• **Exercise description**:
Each line of the entries below that holds "August" is needed, copied in full.

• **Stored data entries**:
........

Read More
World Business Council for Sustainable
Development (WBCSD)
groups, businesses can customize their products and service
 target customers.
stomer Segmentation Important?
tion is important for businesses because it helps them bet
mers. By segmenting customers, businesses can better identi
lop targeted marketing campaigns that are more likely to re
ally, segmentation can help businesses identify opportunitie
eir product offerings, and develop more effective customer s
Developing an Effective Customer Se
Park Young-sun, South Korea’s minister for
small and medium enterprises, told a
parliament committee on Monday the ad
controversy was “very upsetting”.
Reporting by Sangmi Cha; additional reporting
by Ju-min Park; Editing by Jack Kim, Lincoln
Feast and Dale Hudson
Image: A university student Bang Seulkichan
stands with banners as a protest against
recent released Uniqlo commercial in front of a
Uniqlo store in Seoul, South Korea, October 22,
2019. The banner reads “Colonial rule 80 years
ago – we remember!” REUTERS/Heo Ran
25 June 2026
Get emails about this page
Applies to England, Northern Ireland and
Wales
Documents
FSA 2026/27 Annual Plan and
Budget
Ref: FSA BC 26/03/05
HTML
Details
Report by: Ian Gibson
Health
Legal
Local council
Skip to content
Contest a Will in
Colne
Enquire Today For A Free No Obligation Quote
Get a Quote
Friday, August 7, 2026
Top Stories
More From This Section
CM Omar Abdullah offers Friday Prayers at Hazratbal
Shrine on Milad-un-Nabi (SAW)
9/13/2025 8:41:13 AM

........

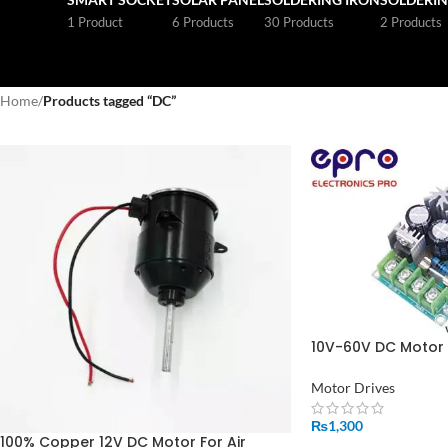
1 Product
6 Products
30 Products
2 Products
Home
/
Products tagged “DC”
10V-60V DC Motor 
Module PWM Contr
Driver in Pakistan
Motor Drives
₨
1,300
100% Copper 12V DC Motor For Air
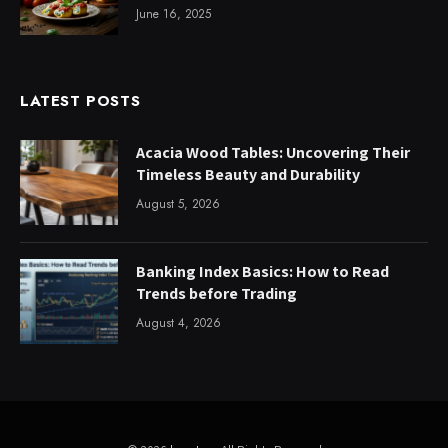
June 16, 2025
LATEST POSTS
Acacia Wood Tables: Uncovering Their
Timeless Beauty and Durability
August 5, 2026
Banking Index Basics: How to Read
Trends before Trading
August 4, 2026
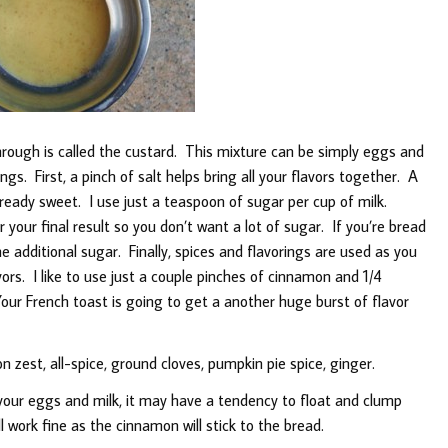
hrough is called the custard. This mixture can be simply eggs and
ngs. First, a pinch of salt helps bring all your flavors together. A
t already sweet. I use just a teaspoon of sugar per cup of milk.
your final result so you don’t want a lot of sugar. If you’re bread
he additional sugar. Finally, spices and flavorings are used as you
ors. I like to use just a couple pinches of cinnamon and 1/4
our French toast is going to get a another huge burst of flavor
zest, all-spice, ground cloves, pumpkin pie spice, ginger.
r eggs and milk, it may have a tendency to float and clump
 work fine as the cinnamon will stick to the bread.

........

• **Answer to the exercise**:
Friday, August 7, 2026
August 5, 2026
August 4, 2026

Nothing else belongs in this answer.